Mozilla began an aggressive campaign earlier this year to trim Firefox’s memory footprint with a new initiative called MemShrink. The first fruits of that effort landed in Firefox 7, which was released in September. As a result, Firefox’s memory consumption is now between 20 to 50 percent lower. Building on that success, Mozilla is expanding the scope of its MemShrink initiative and looking to address memory consumption in additional areas.
In a blog post published earlier this week, Mozilla’s Justin Lebar proposed a strategy for tackling memory leaks in third-party add-ons — a common source of Firefox memory problems. Firefox’s add-on ecosystem is one of the browser’s great strengths, but it also presents challenges.
Add-ons can behave in unpredictable ways — it’s not always clear to users when a problem they encounter in Firefox is caused by the browser or by third-party code. As Lebar says, the time has come for Mozilla to start taking a more active role in protecting users from add-on misbehavior. Mozilla already loosely polices its add-on site to protect users from malware, so taking proactive steps to flag leaky add-ons seems like a logical step.

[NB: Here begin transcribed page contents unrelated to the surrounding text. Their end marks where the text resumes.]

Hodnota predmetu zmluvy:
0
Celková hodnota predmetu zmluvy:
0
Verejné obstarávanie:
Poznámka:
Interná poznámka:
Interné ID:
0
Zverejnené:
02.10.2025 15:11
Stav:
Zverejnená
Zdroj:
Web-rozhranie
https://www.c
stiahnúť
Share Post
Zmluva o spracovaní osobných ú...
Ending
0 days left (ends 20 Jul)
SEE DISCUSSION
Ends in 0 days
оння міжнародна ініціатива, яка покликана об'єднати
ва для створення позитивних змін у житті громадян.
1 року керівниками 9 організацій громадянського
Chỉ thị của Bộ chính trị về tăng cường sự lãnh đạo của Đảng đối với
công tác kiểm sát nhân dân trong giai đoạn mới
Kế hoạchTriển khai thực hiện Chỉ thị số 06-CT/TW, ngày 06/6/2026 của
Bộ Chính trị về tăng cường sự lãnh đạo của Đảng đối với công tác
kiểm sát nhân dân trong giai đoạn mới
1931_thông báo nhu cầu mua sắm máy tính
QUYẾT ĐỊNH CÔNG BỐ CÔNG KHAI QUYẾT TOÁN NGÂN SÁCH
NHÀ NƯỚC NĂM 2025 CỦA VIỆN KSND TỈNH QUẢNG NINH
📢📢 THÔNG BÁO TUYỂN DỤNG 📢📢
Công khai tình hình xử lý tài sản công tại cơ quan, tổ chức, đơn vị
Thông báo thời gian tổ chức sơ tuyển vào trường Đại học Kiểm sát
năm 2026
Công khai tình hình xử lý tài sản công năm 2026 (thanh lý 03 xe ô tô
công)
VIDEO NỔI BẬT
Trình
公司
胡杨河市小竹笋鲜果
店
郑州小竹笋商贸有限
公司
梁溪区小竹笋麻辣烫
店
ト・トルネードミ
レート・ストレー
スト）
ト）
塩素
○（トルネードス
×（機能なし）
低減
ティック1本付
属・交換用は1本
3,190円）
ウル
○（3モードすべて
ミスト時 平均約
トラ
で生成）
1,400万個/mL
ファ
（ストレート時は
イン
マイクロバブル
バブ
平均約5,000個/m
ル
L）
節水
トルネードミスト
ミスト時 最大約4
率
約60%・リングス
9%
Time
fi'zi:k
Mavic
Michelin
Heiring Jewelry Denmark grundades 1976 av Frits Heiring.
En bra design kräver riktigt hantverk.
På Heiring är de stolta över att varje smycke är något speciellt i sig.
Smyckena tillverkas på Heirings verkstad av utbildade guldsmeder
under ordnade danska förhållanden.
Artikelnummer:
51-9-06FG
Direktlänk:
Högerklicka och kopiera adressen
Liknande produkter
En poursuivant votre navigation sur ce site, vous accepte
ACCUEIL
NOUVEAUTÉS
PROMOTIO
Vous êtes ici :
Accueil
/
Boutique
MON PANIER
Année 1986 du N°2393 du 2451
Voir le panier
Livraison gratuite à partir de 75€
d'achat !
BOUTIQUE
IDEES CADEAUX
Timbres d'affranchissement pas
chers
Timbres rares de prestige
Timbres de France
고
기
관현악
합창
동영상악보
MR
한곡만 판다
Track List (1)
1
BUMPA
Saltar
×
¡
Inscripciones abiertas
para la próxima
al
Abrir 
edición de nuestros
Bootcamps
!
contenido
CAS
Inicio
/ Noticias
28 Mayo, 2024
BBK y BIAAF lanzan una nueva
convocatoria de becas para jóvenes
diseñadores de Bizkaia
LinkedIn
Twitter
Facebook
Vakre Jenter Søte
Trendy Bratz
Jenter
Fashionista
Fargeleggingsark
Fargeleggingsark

“The fact is, if we take credit for our vibrant add-on community, we must take responsibility for the problems those add-ons cause,” Lebar wrote. “This shouldn’t be controversial; we already check to ensure that add-ons aren’t outright malicious before posting them to AMO, acknowledging that the buck stops at Mozilla when there’s a misbehaving add-on. Even if it’s not our bug, it’s in our software, and people will blame us, not their add-ons.”
Lebar’s proposed strategy includes three approaches, which he calls the carrot, the stick, and the wrench. The carrot approach will involve changing Mozilla’s add-on website so that testing for “zombie compartments” that leak memory is a standard part of the process for submitting a new add-on.
The stick approach will involve flagging and publicly identifying add-ons that leak a lot of memory-much like a previous experiment in which slow add-ons were named and shamed. Finally, the wrench approach will involve building better tools that will make it easier for add-on developers to identify and resolve memory leaks themselves.
Lebar suggests using all three approaches together. Tickets have been opened in Mozilla’s bug tracker to facilitate developer discussion about the proposal and how to proceed with an implementation. Users can hopefully expect to see a meaningful improvement in add-on memory overhead when the plan goes into effect.